Festival Cultura con Orgullo ‘#Autotune’ o la reinvención como un camino hacia la identidad

  • Álvaro Prados estrena este domingo en La Fundición una obra “entre lo "poético y lo 'trash"

El creador Álvaro Prados. El creador Álvaro Prados.

El creador Álvaro Prados. / Celia R. Revert

En su espectáculo El camino brillante, el actor y poeta Álvaro Prados mostraba el desamparo y la confusión de alguien que no responde al rol que la sociedad le reserva y rendía su particular homenaje a los ídolos que escaparon de los patrones establecidos y que lo habían acompañado en su proceso de aceptación. El intérprete vuelve ahora a reflexionar sobre la búsqueda de la identidad y a rebelarse contra las etiquetas en #Autotune, una obra que estrena este domingo (20:30) en La Fundición y que forma parte de la programación off del Festival Cultura con Orgullo.

Prados, licenciado en Arte Dramático por la ESAD de Sevilla y en Artes del Espectáculo en la Universidad de Artois (Francia), aborda en #Autotune "la necesidad humana de acotar y catalogar" y reivindica en su propuesta "todo lo fluido, lo dual, lo que no tiene nombre y a veces queda invisibilizado".

El creador defiende que "todo es más complejo que las etiquetas que se ponen. Cuando se programa un espectáculo, por ejemplo, se define como comedia, o teatro contemporáneo, o concierto, pero el arte avanza y no tiene por qué amoldarse a una casilla concreta", sostiene Prados, que opina además que las obras y películas más estimulantes son precisamente aquellas que no buscan amoldarse a las convenciones, "que te hacen preguntarte: ¿esto que he visto qué es?".
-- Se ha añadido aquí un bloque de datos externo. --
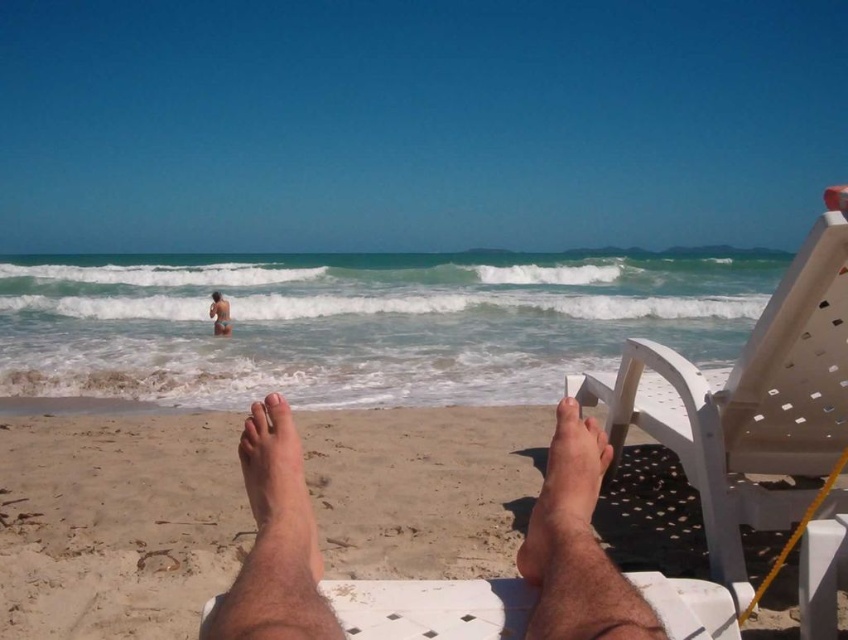 Question: Which point is closer to the camera?

Choices:
 (A) pale skin at center
 (B) hairless skin at center
 (C) skinny bikini at lower center
 (D) dry skin at center

Answer: (B)

Question: Which object appears closest to the camera in this image?

Choices:
 (A) pale skin at center
 (B) hairless skin at center

Answer: (B)

Question: Is white plastic beach chair at lower right below skinny bikini at lower center?

Choices:
 (A) yes
 (B) no

Answer: (A)

Question: Is white plastic beach chair at lower right further to the viewer compared to dry skin at center?

Choices:
 (A) no
 (B) yes

Answer: (B)

Question: Which of these objects is positioned closest to the skinny bikini at lower center?

Choices:
 (A) hairless skin at center
 (B) pale skin at center
 (C) white plastic beach chair at lower right

Answer: (C)

Question: Is dry skin at center to the right of pale skin at center from the viewer's perspective?

Choices:
 (A) no
 (B) yes

Answer: (B) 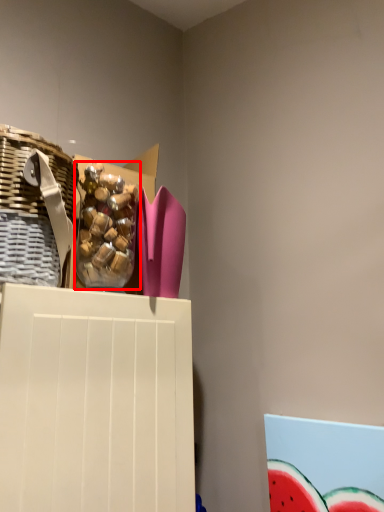 Question: From the image's perspective, what is the correct spatial positioning of food (annotated by the red box) in reference to basket?

Choices:
 (A) above
 (B) below

Answer: (B) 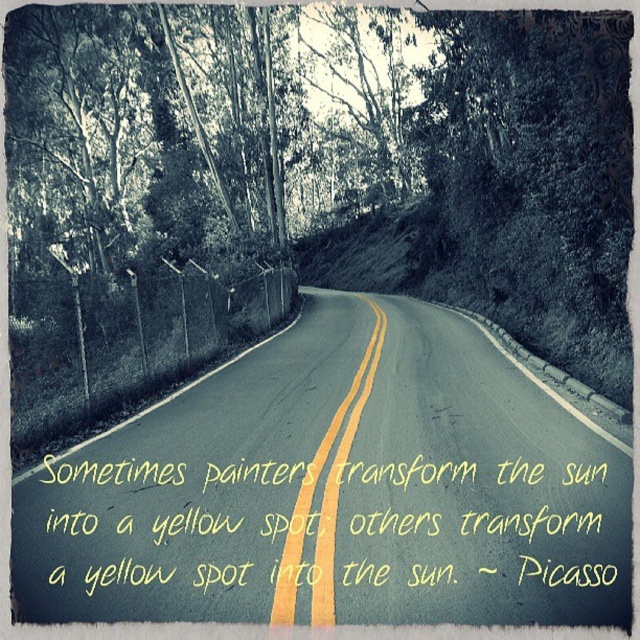 Question: Does yellow asphalt road at center lie behind yellow painted lines at center?

Choices:
 (A) yes
 (B) no

Answer: (A)

Question: Among these objects, which one is farthest from the camera?

Choices:
 (A) yellow asphalt road at center
 (B) yellow painted lines at center

Answer: (A)

Question: Does yellow asphalt road at center appear under yellow painted lines at center?

Choices:
 (A) no
 (B) yes

Answer: (B)

Question: Which object appears farthest from the camera in this image?

Choices:
 (A) yellow asphalt road at center
 (B) yellow painted lines at center

Answer: (A)

Question: Is yellow asphalt road at center smaller than yellow painted lines at center?

Choices:
 (A) yes
 (B) no

Answer: (B) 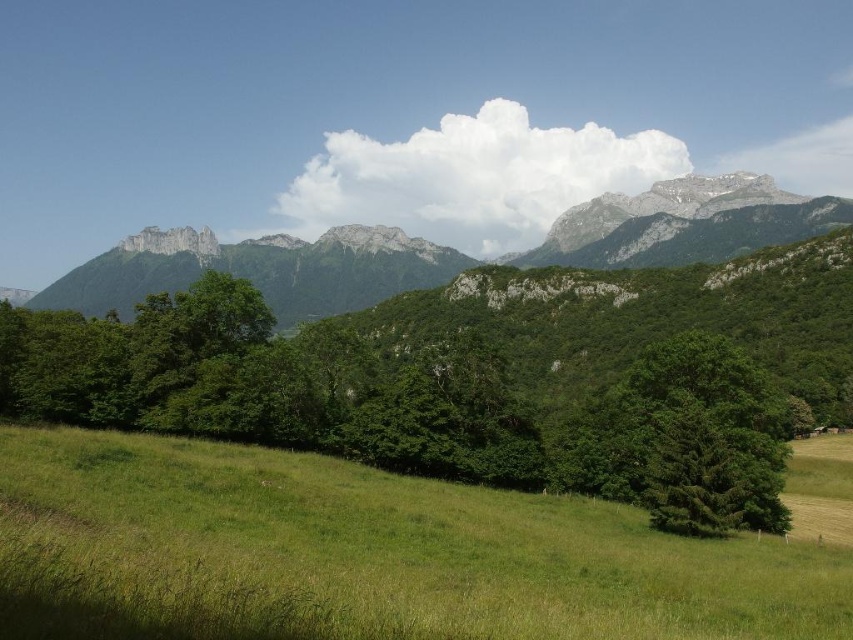 Question: Does green grassy field at lower center have a smaller size compared to rugged stone mountain range at center?

Choices:
 (A) yes
 (B) no

Answer: (A)

Question: Does rugged stone mountain range at center have a greater width compared to green leafy tree at center-right?

Choices:
 (A) no
 (B) yes

Answer: (B)

Question: Which point is farther to the camera?

Choices:
 (A) rugged stone mountain range at center
 (B) green grassy field at lower center

Answer: (A)

Question: Among these points, which one is nearest to the camera?

Choices:
 (A) (759, 376)
 (B) (625, 260)
 (C) (476, 525)

Answer: (C)

Question: Is rugged stone mountain range at center smaller than green leafy tree at center-right?

Choices:
 (A) no
 (B) yes

Answer: (A)

Question: Which point is farther to the camera?

Choices:
 (A) green grassy field at lower center
 (B) green leafy tree at center-right

Answer: (B) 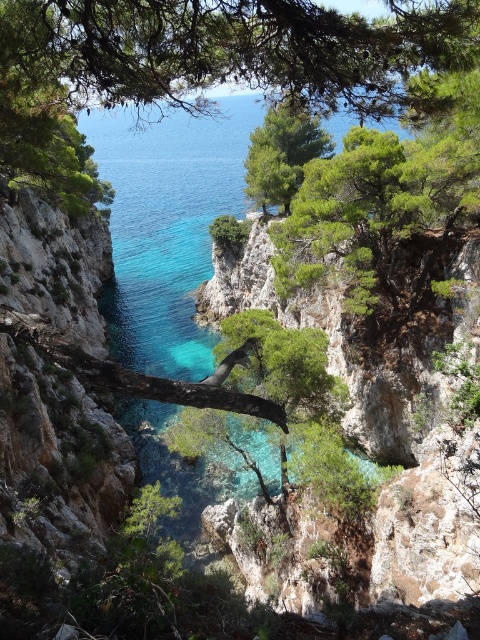 You are standing at the viewpoint and want to take a photo of both the point at coordinates [123,92] and the point at coordinates [297,161]. Which point will appear larger in your photo?

Point [123,92] will appear larger in the photo because it is closer to the camera than point [297,161].

From the picture: You are standing at the edge of the cliff in the coastal landscape scene. You see a point marked at coordinates (229, 51). Which object from the scene is located at that point?

The point at coordinates (229, 51) corresponds to the green leafy tree at upper center.

You are an environmental scientist assessing the coastal area. You observe the green leafy tree at upper center and the green leafy tree at center. Which tree is closer to the cliff face described in the scene?

The green leafy tree at upper center is positioned under the green leafy tree at center, meaning it is closer to the cliff face since it is located beneath the other tree in the scene. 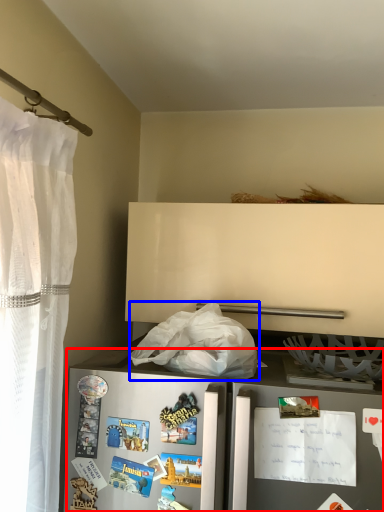 Question: Which of the following is the farthest to the observer, refrigerator (highlighted by a red box) or plastic bag (highlighted by a blue box)?

Choices:
 (A) refrigerator
 (B) plastic bag

Answer: (B) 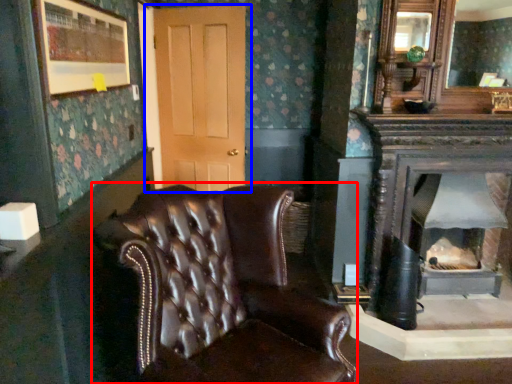 Question: Which object appears closest to the camera in this image, chair (highlighted by a red box) or door (highlighted by a blue box)?

Choices:
 (A) chair
 (B) door

Answer: (A) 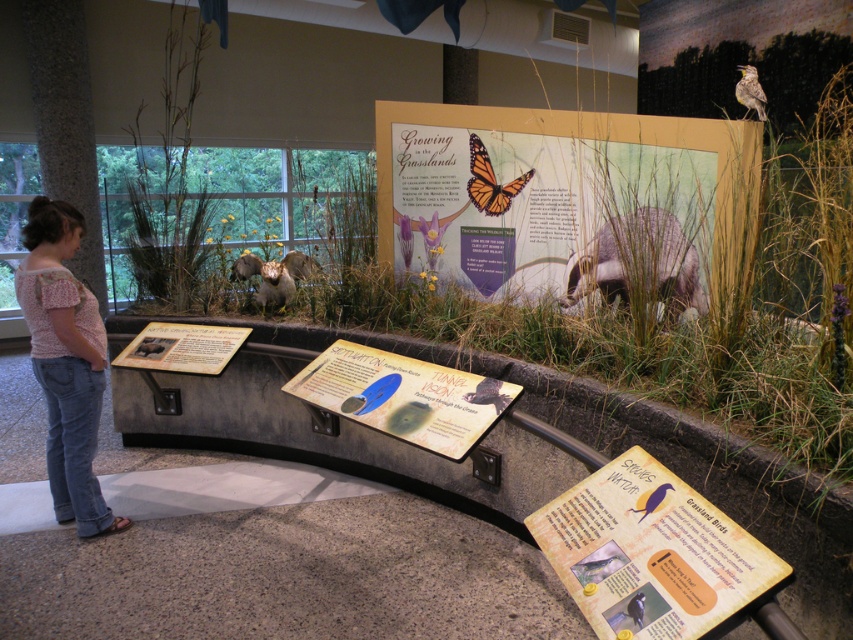 You are standing in front of the grassland exhibit and want to take a photo of both the point at [599,614] and the point at [300,397]. Which point will appear larger in your camera view?

The point at [599,614] will appear larger because it is closer to the camera than the point at [300,397].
El cartel de '#Autotune'. El cartel de '#Autotune'.

El cartel de '#Autotune'.

Entre lo poético y lo trash, con un discurso en el que tienen cabida versos de Prados, canciones de verano o las reflexiones de autores como Paul B. Preciado o Donna Haraway, #Autotune pone el foco en figuras de la cultura pop, en las estrellas carismáticas, los camaleones y transformistas que hallaron en la reinvención la manera de ser ellos mismos, "modificando su apariencia, su dirección profesional o incluso su identidad".

Prados sabe que se espera "de un escritor que cite a Lorca y a Cernuda", pero su santuario personal va más allá de lo evidente. En su libro De carne y plástico, el poeta señalaba su admiración por "esas personas que pueden nombrarte / a David Lynch y a Belén Esteban / en la misma frase sin ningún pudor, / las que estudian Teoría de Género / y al salir de clase encienden la tele / para no perderse el debate de Gran Hermano".

En esa línea, por #Autotune asoman nombres que atraen a Prados por su espíritu "antisistema" como La Veneno y Yurena. "Estos dos personajes, a su modo, también son importantes y válidos. Que La Veneno saliera en un late show en los años 90 contando que había sido prostituta y hablando de esa manera visibilizó una realidad social que la gente no quería ver", considera el actor. Y Yurena, añade Prados, "cuando aún no se llamaba así y era Tamara, protagonizó una especie de triunfo de lo underground: no cantaba bien según la percepción general, no tenía un equipo de publicidad detrás. Con ella se vivió algo muy paradójico y muy interesante: mientras el país entero la criticaba, su single se colocaba en el número uno".

En su acercamiento a esos freaks y desheredados que alzaron el vuelo, Prados vive su particular metamorfosis: el poeta es también una estrella del pop que protagoniza su propio musical. "Ahí me ayudó [el intérprete y creador] Alberto Cortés. Me dijo: Quieres hacer un espectáculo sobre lo fluido y tu espectáculo tiene una estructura de recital demasiado rígida", explica. "Llegamos así a la conclusión de que #Autotune tenía que transitar entre géneros. Yo no sé si es un recital, un concierto, un karaoke o una obra de teatro. La poesía, evidentemente, ocupa un lugar importante, pero ahí", concluye Prados, "entraríamos en otro debate: qué es poesía, y por qué llamamos así a algunas propuestas y a otras no".